LLRIB Chief Tammy Cook-Searson said support from the province brings the band closer to fulfilling their vision of a centre in northern Saskatchewan.
“This program and facility are the result of five years of extensive consultations with our membership and other community members from young children to our elders who have asked for improved local and culturally sensitive health opportunities,” Cook-Searson said in a statement.
“It is a crucial solution to our need for better access to health and addiction services, and one that will be key in helping our communities in need to reach their full potential and, ultimately, achieve a better quality of life.”
The facility will also have recreational facilities and mini-lodges that allow for individual stays as part of a remote community program.
Rural and Remote Health Minister Greg Ottenbreit said the centre supports the government’s approach to improving the health and well-being of everyone in the province.

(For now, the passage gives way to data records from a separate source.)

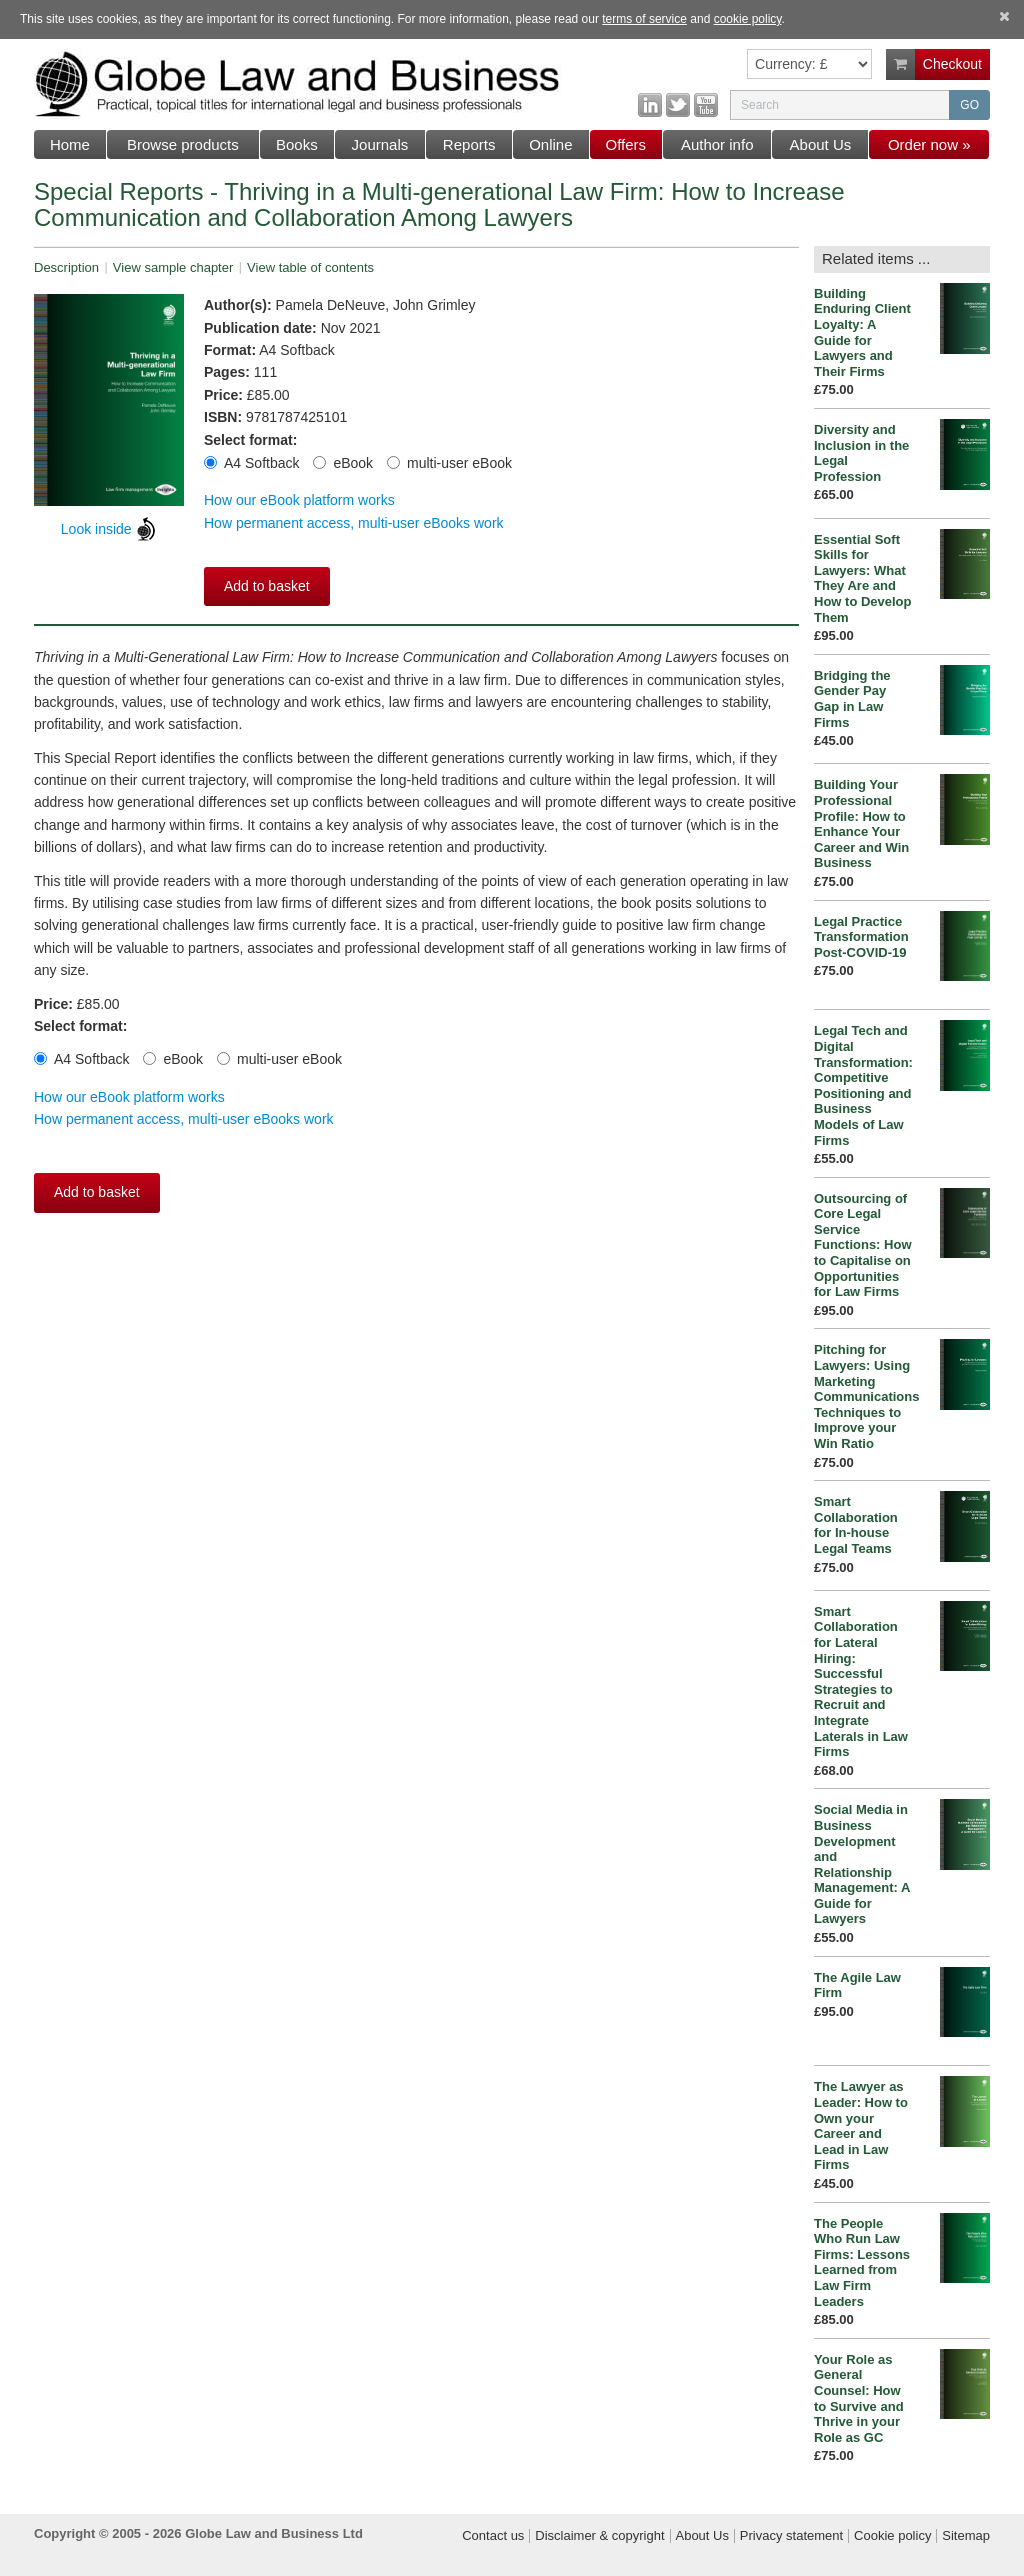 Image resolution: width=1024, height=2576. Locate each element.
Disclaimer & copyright (599, 2536)
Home (70, 144)
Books (297, 144)
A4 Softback (252, 463)
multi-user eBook (449, 463)
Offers (626, 144)
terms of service (644, 19)
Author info (717, 144)
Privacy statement (791, 2536)
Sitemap (966, 2536)
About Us (821, 144)
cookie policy (748, 19)
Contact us (493, 2536)
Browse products (183, 144)
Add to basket (267, 586)
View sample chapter (173, 267)
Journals (380, 144)
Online (550, 144)
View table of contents (310, 267)
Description (66, 267)
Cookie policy (892, 2536)
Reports (469, 144)
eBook (343, 463)
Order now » (929, 144)
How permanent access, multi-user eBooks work (354, 523)
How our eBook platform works (299, 500) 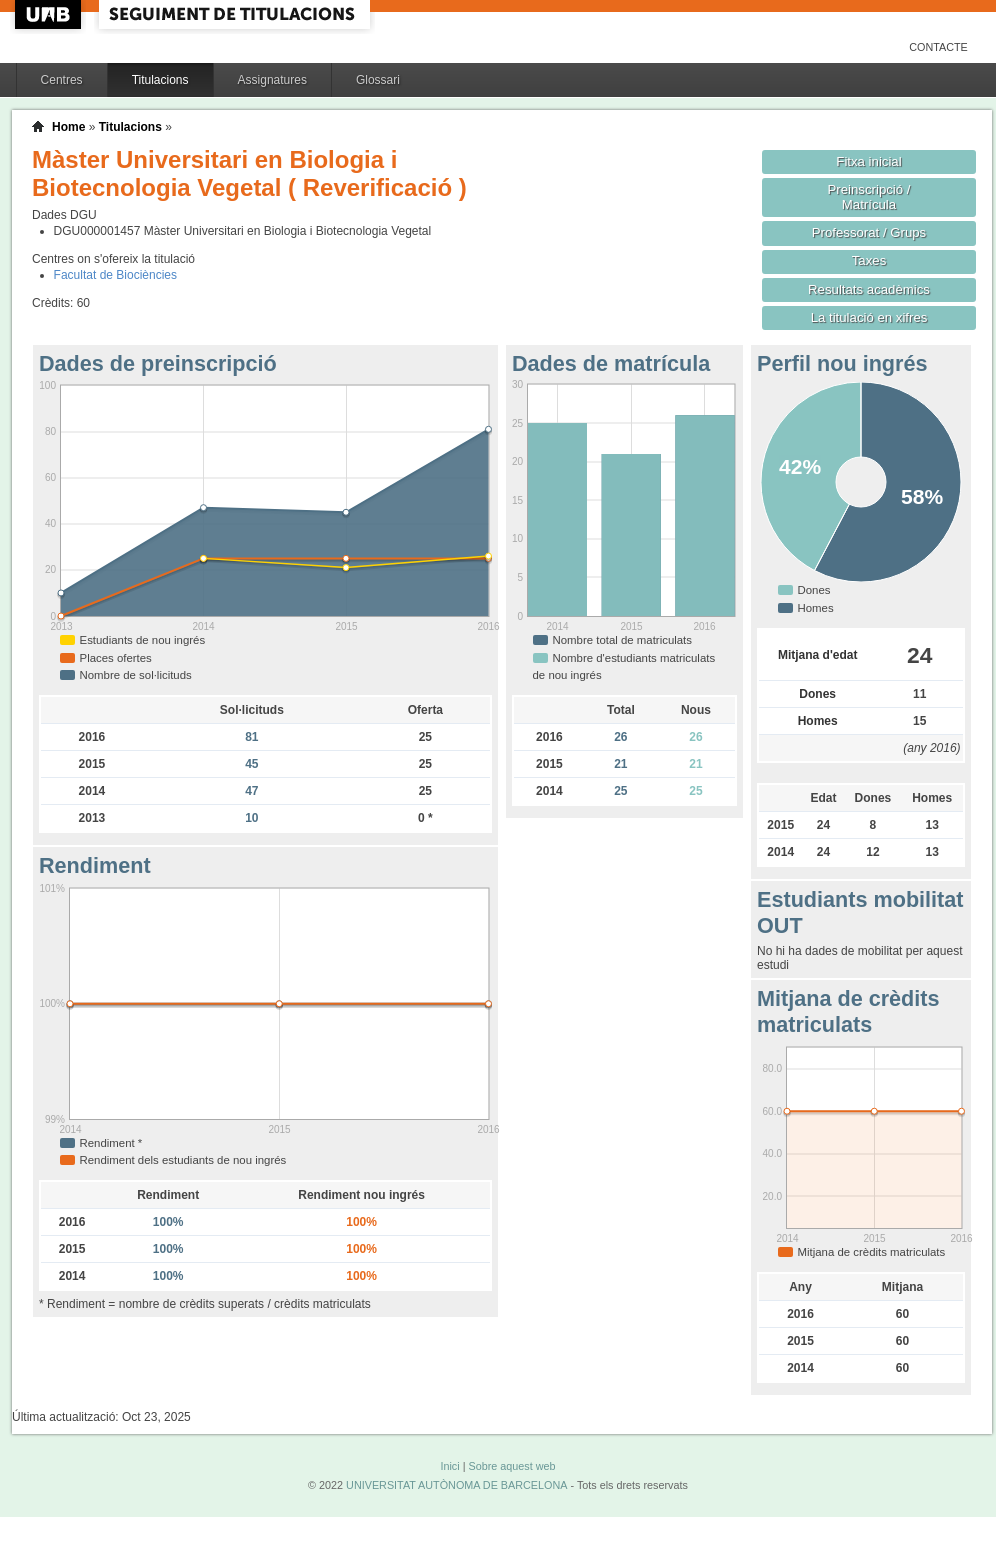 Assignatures (272, 80)
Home (68, 127)
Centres (62, 80)
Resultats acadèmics (869, 289)
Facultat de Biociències (115, 275)
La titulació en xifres (869, 317)
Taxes (869, 260)
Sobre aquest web (511, 1466)
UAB (50, 14)
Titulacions (160, 80)
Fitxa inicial (868, 161)
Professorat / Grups (869, 232)
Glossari (378, 80)
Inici (449, 1466)
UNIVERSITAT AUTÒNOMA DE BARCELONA (456, 1485)
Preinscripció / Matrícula (869, 197)
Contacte (938, 47) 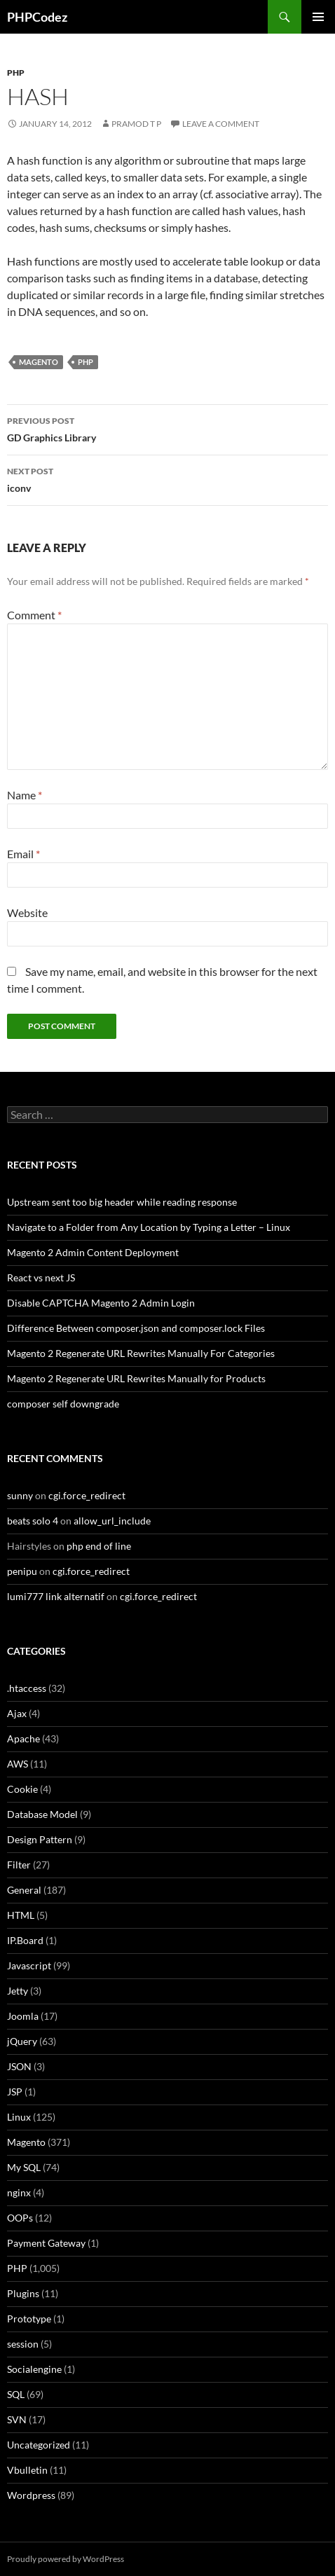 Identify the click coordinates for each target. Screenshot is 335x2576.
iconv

“We are pleased to provide capital funding to this centre, whose model of care will be both culturally responsive and community-driven,” Ottenbreit said in a statement.
Officials said the facility supports the Truth and Reconciliation Commission’s calls to action.
They added it also meets the province’s mental health and addictions action plan to partner with Indigenous and Métis peoples in planning and delivering mental health and addictions services to communities.
LLRIB, one of the 10 largest First Nations in Canada with a population of nearly 11,000, is located roughly 355 kilometres north of Saskatoon.